Freight rates to inch up in 2012

by Array

TORONTO: Supply chain professionals got a look at the economic landscape, as well as what to expect in terms of where freight rates and fuel surcharges are heading, during a breakfast conference September 27. The event, called Transportation Strategy: Planning for 2012 in Uncertain Times, was organized by Nulogx and the Supply Chain & Logistics Association of Canada and, focused on rate forecasts from economic and logistics experts.

Expect to see slow growth in freight rates going into 2012, according to Dr. Alan Saipe. Saipe, president of Supply Chain Surveys who teaches executive courses at the Schulich School of Business, addressed the full conference room during the event. Rates should grow by between one and two percent until the end of 2012, unless the economy dips again into recession (which was unlikely), Saipe said.

The figure comes from the Canadian General Freight Index produced monthly by Nulogx. Since 2009, the index has tracked changes in market rates for general freight movements in Canada and includes information on truckload and less-than-truckload rates for domestic and cross-border movements.

Meanwhile, fuel surcharges averaged 18.7 percent up until June, he said, and he expects that number to drop by the end of 2011. “But surprises do happen and I really expect some up and down in fuel surcharges this year,” Saipe noted.

In the long term, there will be an upward trend in the cost of crude oil, Saipe said, which affects diesel fuel costs. He predicted the crude costs would eventually remain at about $70.

Meanwhile David Newman, analyst with Cormark Securities who specializes in transportation, painted a picture of a global economy struggling to right itself. Canada remained among the strongest economies in the G7, while the US economy remained in the doldrums. There were still no new job growth south of the border and the housing market remained deflated. Still, eight- to nine-percent annual growth in Asia has helped Canada’s economic prospects

The economy should see a more substantial recovery by the middle of 2012, Newman said. “The bottom line is we’re in a period of weakness,” he said. “We’re not in a full-blown, ugly recession like in 2009.”

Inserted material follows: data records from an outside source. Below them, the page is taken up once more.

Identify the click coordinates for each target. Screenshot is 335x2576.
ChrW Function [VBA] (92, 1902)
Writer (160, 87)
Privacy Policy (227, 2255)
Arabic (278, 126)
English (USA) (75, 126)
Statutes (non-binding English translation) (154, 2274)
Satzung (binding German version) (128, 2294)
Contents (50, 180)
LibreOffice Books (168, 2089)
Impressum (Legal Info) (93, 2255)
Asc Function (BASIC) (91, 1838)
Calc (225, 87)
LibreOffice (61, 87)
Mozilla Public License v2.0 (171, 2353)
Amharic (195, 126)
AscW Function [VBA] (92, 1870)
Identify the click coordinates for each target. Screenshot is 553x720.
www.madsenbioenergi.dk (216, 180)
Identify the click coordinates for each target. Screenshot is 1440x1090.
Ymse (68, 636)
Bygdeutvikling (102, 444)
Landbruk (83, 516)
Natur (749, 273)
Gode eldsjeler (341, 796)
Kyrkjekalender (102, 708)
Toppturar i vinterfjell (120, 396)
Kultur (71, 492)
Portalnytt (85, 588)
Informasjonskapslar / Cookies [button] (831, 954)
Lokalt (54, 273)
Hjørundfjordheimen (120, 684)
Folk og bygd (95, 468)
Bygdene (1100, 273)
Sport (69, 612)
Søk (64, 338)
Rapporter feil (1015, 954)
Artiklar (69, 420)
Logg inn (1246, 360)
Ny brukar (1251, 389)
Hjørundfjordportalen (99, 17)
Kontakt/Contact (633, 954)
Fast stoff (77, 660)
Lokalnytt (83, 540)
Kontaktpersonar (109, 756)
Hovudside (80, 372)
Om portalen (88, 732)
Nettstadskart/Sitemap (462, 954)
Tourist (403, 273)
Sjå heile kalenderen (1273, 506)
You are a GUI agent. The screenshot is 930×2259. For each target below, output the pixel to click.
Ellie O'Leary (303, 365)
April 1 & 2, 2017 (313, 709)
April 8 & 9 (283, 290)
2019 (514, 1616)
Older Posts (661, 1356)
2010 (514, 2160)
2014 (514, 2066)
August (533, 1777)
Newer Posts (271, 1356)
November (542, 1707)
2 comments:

The seminar also featured a panel that discussed prospects and conditions for the future. While declining to guess how much rates would increase, Dan Einwechter, CEO of Challenger Motor Freight, noted they would in fact increase. An aging population, fewer drivers and equipment shortages would all play a factor in the rise.

“For all those reasons, they’re going to go up,” he said. It’s important that carriers help minimize the effect of that by having the best cost of delivery that meets client models, he said, such as using more space on the trailer and focusing on collaboration.